Voilà aussi la démarche dans laquelle saint Pierre est entrée en prenant la parole devant tout le peuple. Lui aussi a eu sa conversion, et Jésus lui a redonné la paix intérieure, bien qu’il soit pécheur, lui aussi. A présent, il enseigne avec assurance. Pierre les instruit donc du sens de l’histoire. Pas seulement de son contenu, mais aussi de sa direction. Car dans ces événements sombres, « Dieu accomplissait sa Parole ». Personne n’avait imaginé ce qui se produirait, mais à la lumière de la résurrection, il est possible de relire tout cela et de comprendre.
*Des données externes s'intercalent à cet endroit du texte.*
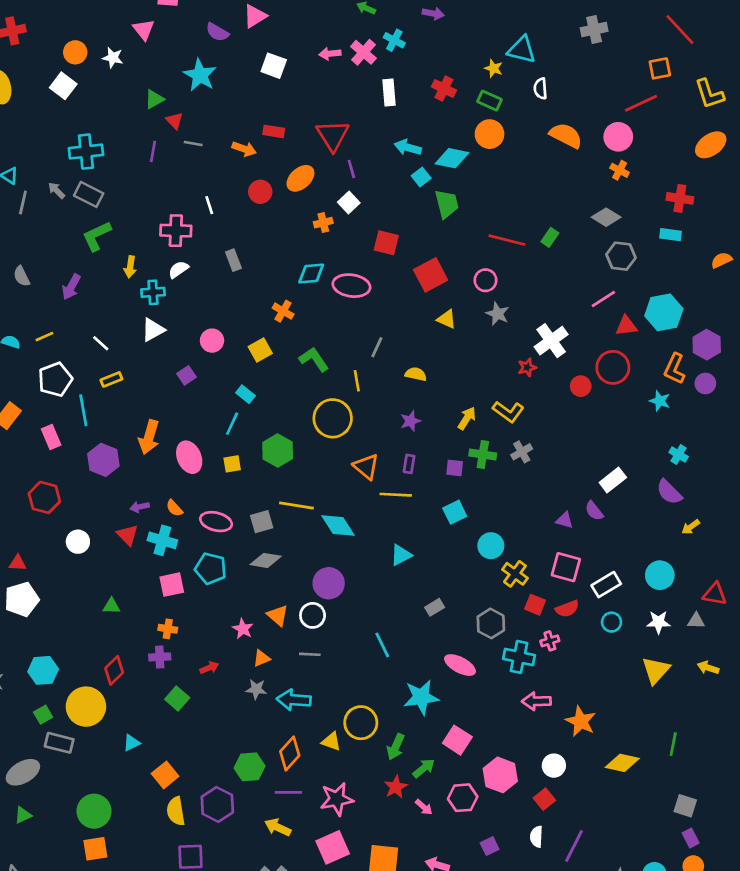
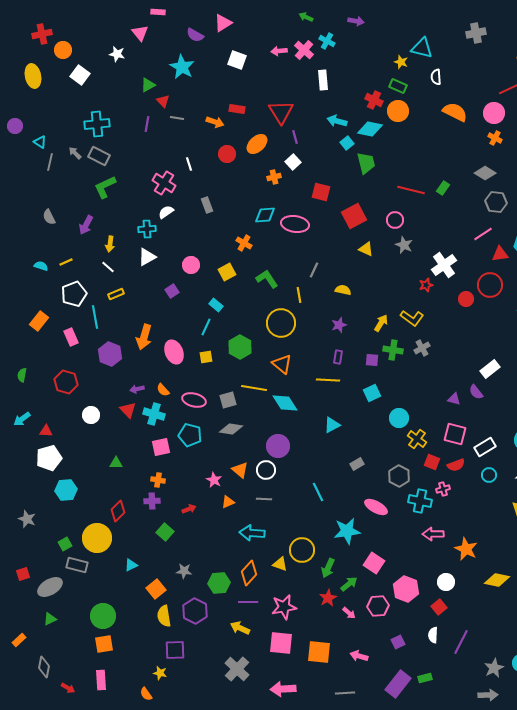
orange circle: (75, 52) -> (63, 50), moved
red cross: (444, 89) -> (374, 100), moved
pink cross: (176, 231) -> (164, 183), turned 30
yellow arrow: (130, 267) -> (110, 244), moved
orange triangle: (366, 467) -> (282, 364), moved
cyan hexagon: (43, 670) -> (66, 490), moved
gray star: (256, 689) -> (184, 571), moved
pink square: (333, 847) -> (281, 643), turned 30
La résurrection met donc en lumière cet itinéraire et change notre idée de la conversion. Se convertir n’est pas seulement changer de vie pour la rendre conforme aux préceptes divins, c’est d’abord un acte volontaire d’adhésion au Christ, un choix délibéré de ne regarder que lui, le modèle de notre humanité. Nous avons à le faire aujourd’hui encore, pour que la grâce de la résurrection prenne son ampleur en nous. Oui le Seigneur est « là, au cœur de nos vies,… dans nos tourments, …dans nos cœurs tout remplis d’orages, remplis de joie,… », c’est lui qui nous redonne sa paix et son assurance pour que nous puissions témoigner de lui.

Combien de fois dans ma vie, Seigneur, suis-je scandalisé par les souffrances, par les difficultés, par les échecs et les chutes de ma vie. Combien de fois ai-je eu du mal à comprendre et à accepter ce qui m’arrive. Parfois je deviens tellement obnubilé par la croix dans ma vie, que je perds la joie, la confiance et deviens paralysé. Je suis tenté de perdre la foi. Seigneur, viens me visiter dans ce temps de prière pour me faire comprendre le sens de mes épreuves, à la lumière de ta Croix et de ta Résurrection. Tu es là. Tu es bien vivant. Bien qu’étant ressuscité, tu n’as pas perdu ton humanité. Tu es vrai Dieu et vrai homme et tu comprends ma peine et ma faiblesse. Viens me redonner la joie de ta présence et l’intelligence de la foi, pour voir que si tu me donnes une part à ta Passion, c’est bien pour, un jour, ressusciter avec toi, et revivre en toi. Renouvelle ma joie et ma foi, pour que je puisse, comme les disciples, reprendre le chemin de ma vie en vrai témoin de ton pardon, de la conversion et de la joie de ta Résurrection.